Nicotine, caffeine and alcohol deserve caution, too. The stimulating
effects of nicotine and caffeine — which take hours to wear off — can wreak
havoc with quality sleep. And even though alcohol might make you feel sleepy at
first, it can disrupt sleep later in the night.
No. 3: Create a bedtime ritual
Do the same things each night to tell your body it's time to wind down.

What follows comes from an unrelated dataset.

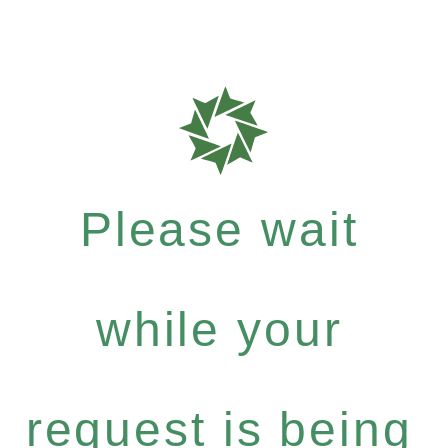
Please wait
while your
request is being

This might include taking a warm bath or shower, reading a book, or listening
to soothing music — preferably with the lights dimmed. Relaxing activities can
promote better sleep by easing the transition between wakefulness and
drowsiness.
Be wary of using the TV or other electronic devices as part of your
bedtime ritual. Some research suggests that screen time or other media use
before bedtime interferes with sleep.
No. 4: Get comfortable
Create a room that's ideal for sleeping. Often, this means cool, dark
and quiet. Consider using room-darkening shades, earplugs, a fan or other
devices to create an environment that suits your needs.
Your mattress and pillow can contribute to better sleep, too. Since the
features of good bedding are subjective, choose what feels most comfortable to
you. If you share your bed, make sure there's enough room for two. If you have
children or pets, set limits on how often they sleep with you — or insist on
separate sleeping quarters
No. 5: Limit daytime naps
Long daytime naps can interfere with nighttime sleep — especially if
you're struggling with insomnia or poor sleep quality at night. If you choose
to nap during the day, limit yourself to about 10 to 30 minutes and make it
during the midafternoon.
If you work nights, you'll need to make an exception to the rules about
daytime sleeping. In this case, keep your window coverings closed so that
sunlight — which adjusts your internal clock — doesn't interrupt your daytime
sleep.
No. 6: Include physical activity in your daily routine
Regular physical activity can promote better sleep, helping you to fall
asleep faster and to enjoy deeper sleep. Timing is important, though. If you
exercise too close to bedtime, you might be too energized to fall asleep. If
this seems to be an issue for you, exercise earlier in the day.
No. 7: Manage stress
When you have too much to do — and too much to think about — your sleep
is likely to suffer. To help restore peace to your life, consider healthy ways
to manage stress. Start with the basics, such as getting organized, setting
priorities and delegating tasks. Give yourself permission to take a break when
you need one. Share a good laugh with an old friend. Before bed, jot down
what's on your mind and then set it aside for tomorrow.
Know when to contact your doctor
Nearly everyone has an occasional sleepless night — but if you often
have trouble sleeping, contact your doctor. Identifying and treating any
underlying causes can help you get the better sleep you deserve.